I think you can just as well develop a first spec and iterate on than coding up a solution, important is exploration and iteration - in this specific case.

virgil_disgr4ce|22 hours ago

> Waterfall never worked for a reason

We're going to need some evidence for this claim. I feel like nearly 70 years of NASA has something to say about this.

osigurdson|11 hours ago

"Waterfall" was primarily a strawman that the agile salesman made up. Sure, it existed it some form but was not widely practiced.

__alexs|13 hours ago

You claim to disagreeing with OP but you seem to be describing basically the same core loop of planning and execution.

Doing OODA faster has always been the key thing to creating high quality outcomes.

virgilp|6 hours ago

No, OP literally claims "you can't spec out something you have no clue how to build"; I claim that on the contrary, you absolutely can - you don't need to know "how to build" but you need to clarify what you want to build.

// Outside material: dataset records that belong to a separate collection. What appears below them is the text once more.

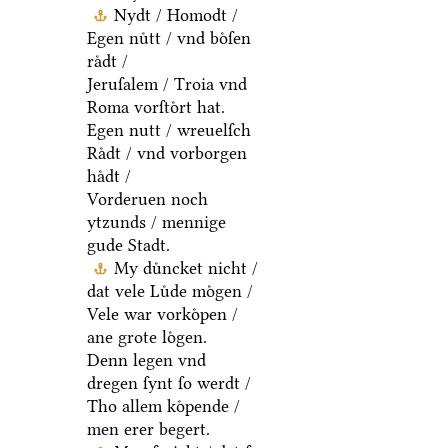
Nydt / Homodt /
Egen nuͤtt / vnd boͤſen
raͤdt /
Jeruſalem / Troia vnd
Roma vorſtoͤrt hat.
Egen nutt / wreuelſch
Raͤdt / vnd vorborgen
haͤdt /
Vorderuen noch
ytzunds / mennige
gude Stadt.
My duͤncket nicht /
dat vele Luͤde moͤgen /
Vele war vorkoͤpen /
ane grote loͤgen.
Denn legen vnd
dregen ſynt ſo werdt /
Tho allem koͤpende /
men erer begert.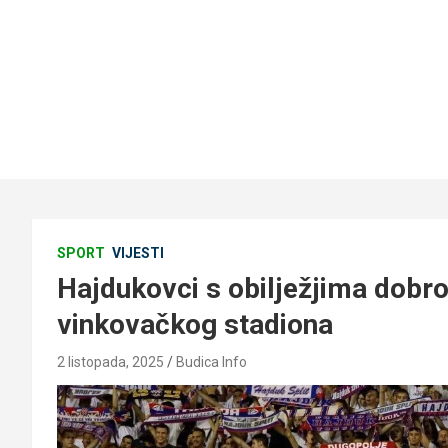
SPORT
VIJESTI
Hajdukovci s obilježjima dobro
vinkovačkog stadiona
2 listopada, 2025
Budica Info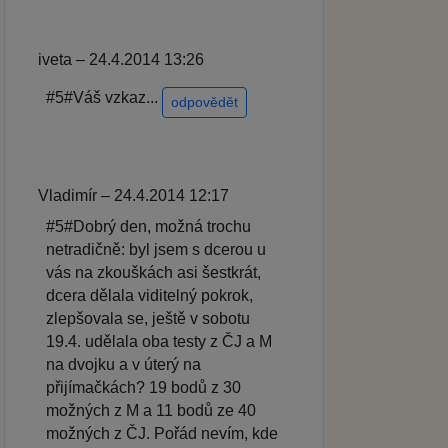
iveta – 24.4.2014 13:26
#5#Váš vzkaz...
odpovědět
Vladimír – 24.4.2014 12:17
#5#Dobrý den, možná trochu
netradičně: byl jsem s dcerou u
vás na zkouškách asi šestkrát,
dcera dělala viditelný pokrok,
zlepšovala se, ještě v sobotu
19.4. udělala oba testy z ČJ a M
na dvojku a v úterý na
přijímačkách? 19 bodů z 30
možných z M a 11 bodů ze 40
možných z ČJ. Pořád nevím, kde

You can't ask AI to build something (and actually obtain a good "something") until you can say exactly what the said "something" is.

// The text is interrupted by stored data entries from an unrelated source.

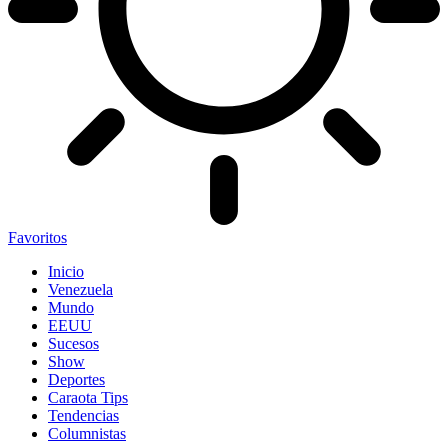
Favoritos
Inicio
Venezuela
Mundo
EEUU
Sucesos
Show
Deportes
Caraota Tips
Tendencias
Columnistas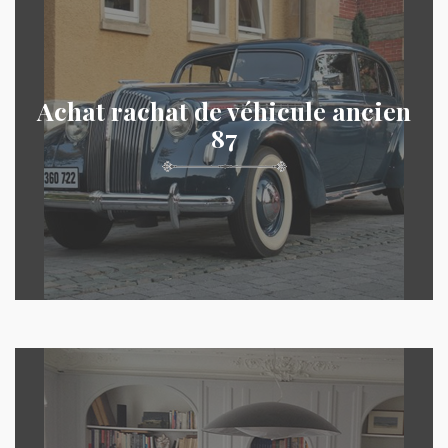
Achat rachat de véhicule ancien
87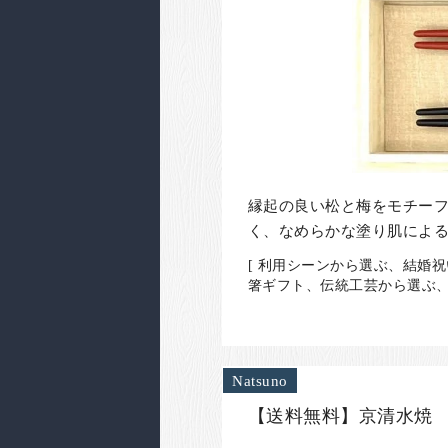
縁起の良い松と梅をモチーフ
く、なめらかな塗り肌によ
[ 利用シーンから選ぶ、結婚祝
箸ギフト、伝統工芸から選ぶ、
Natsuno
【送料無料】京清水焼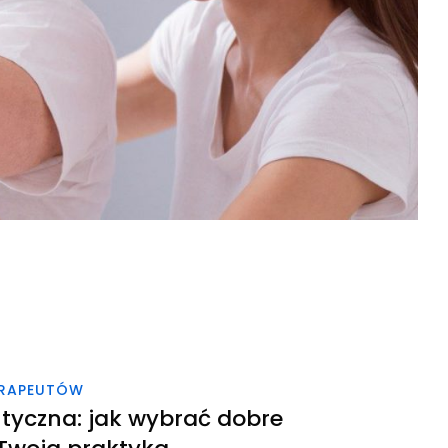
ERAPEUTÓW
utyczna: jak wybrać dobre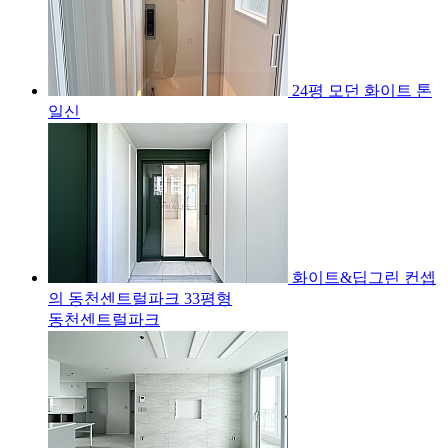
24평 모던 화이트 톤
일신
화이트&딥그린 컨셉
의 동천센트럴파크 33평형
동천센트럴파크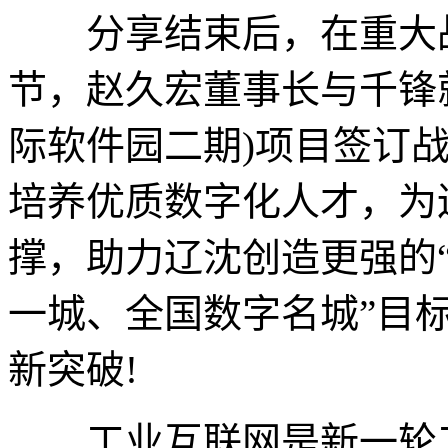
分享结束后，在重大战
节，赵久宏董事长与千锋
际软件园二期)项目签订
培养优质数字化人才，为
撑，助力辽沈创造更强的“
一城、全国数字名城”目
新突破!
工业互联网是新一轮工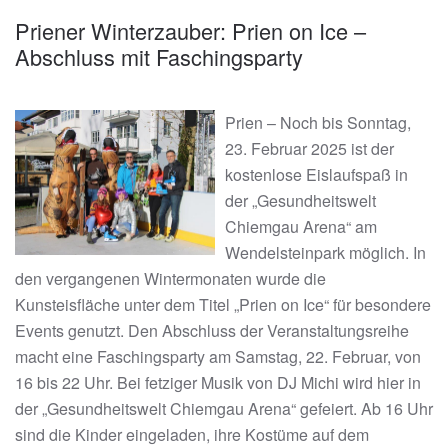
Priener Winterzauber: Prien on Ice –
Abschluss mit Faschingsparty
Prien – Noch bis Sonntag,
23. Februar 2025 ist der
kostenlose Eislaufspaß in
der „Gesundheitswelt
Chiemgau Arena“ am
Wendelsteinpark möglich. In
den vergangenen Wintermonaten wurde die
Kunsteisfläche unter dem Titel „Prien on Ice“ für besondere
Events genutzt. Den Abschluss der Veranstaltungsreihe
macht eine Faschingsparty am Samstag, 22. Februar, von
16 bis 22 Uhr. Bei fetziger Musik von DJ Michi wird hier in
der „Gesundheitswelt Chiemgau Arena“ gefeiert. Ab 16 Uhr
sind die Kinder eingeladen, ihre Kostüme auf dem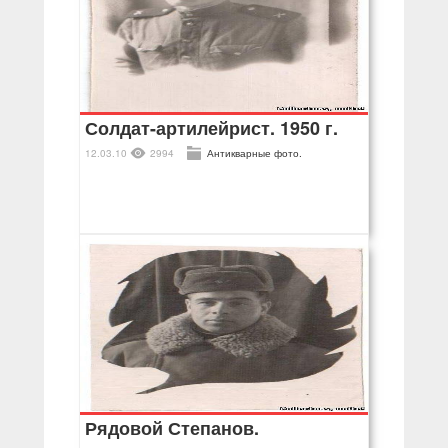
Солдат-артилейрист. 1950 г.
12.03.10
2994
Антикварные фото.
Рядовой Степанов.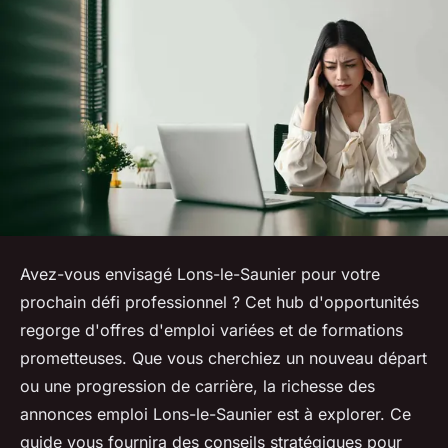
Avez-vous envisagé Lons-le-Saunier pour votre
prochain défi professionnel ? Cet hub d'opportunités
regorge d'offres d'emploi variées et de formations
prometteuses. Que vous cherchiez un nouveau départ
ou une progression de carrière, la richesse des
annonces emploi Lons-le-Saunier est à explorer. Ce
guide vous fournira des conseils stratégiques pour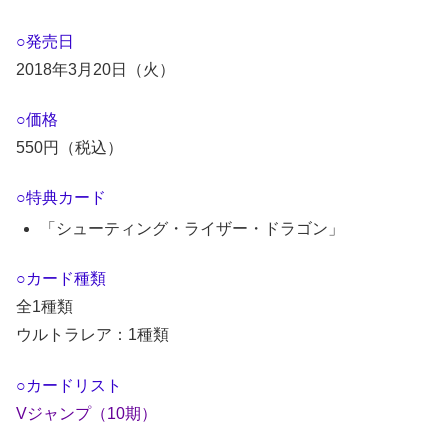
○発売日
2018年3月20日（火）
○価格
550円（税込）
○特典カード
「シューティング・ライザー・ドラゴン」
○カード種類
全1種類
ウルトラレア：1種類
○カードリスト
Vジャンプ（10期）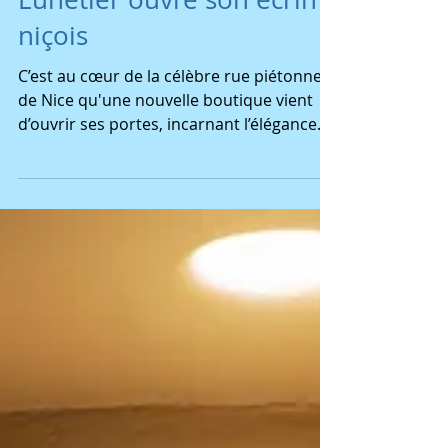
Le Collectionneur
Lunetier ouvre son écrin
niçois
C’est au cœur de la célèbre rue piétonne
de Nice qu'une nouvelle boutique vient
d’ouvrir ses portes, incarnant l’élégance
méditerranéenne...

You iterate, yes - sometimes because the AI gets it wrong; and sometimes because you got it wrong (or didn't say exactly what you wanted, and AI assumed you wanted something else). But the less specific and clear you are in your requirements, the less likely it is you'll actually get what you want. With you not being specific in the requirements, it only really works if you want something that lots of people are building/have built before, because that will allow the AI to make correct assumptions about what to build.

nojito|22 hours ago

>THe AI won't get the perfect system in one shot, far from it! And especially not from sloppy initial requirements that leave a lot of edge (or not-so-edge) cases unadressed. But if you have a good requirement to start with, you have a chance to correct the AI, keep it on track; you have something to go back to and ask other AI, "is this implementation conforming to the spec or did it miss things?"

This is an antiquated way of thinking. If you ramp up the number of agents you're using the auto-correcting and reviewing behavior kicks in which makes for much less human intervention until the final code review.

galaxyLogic|19 hours ago

Yes, but what about the "spec-review"? Isn't that even more important? Is the system doing what we (and its users) need it to be doing?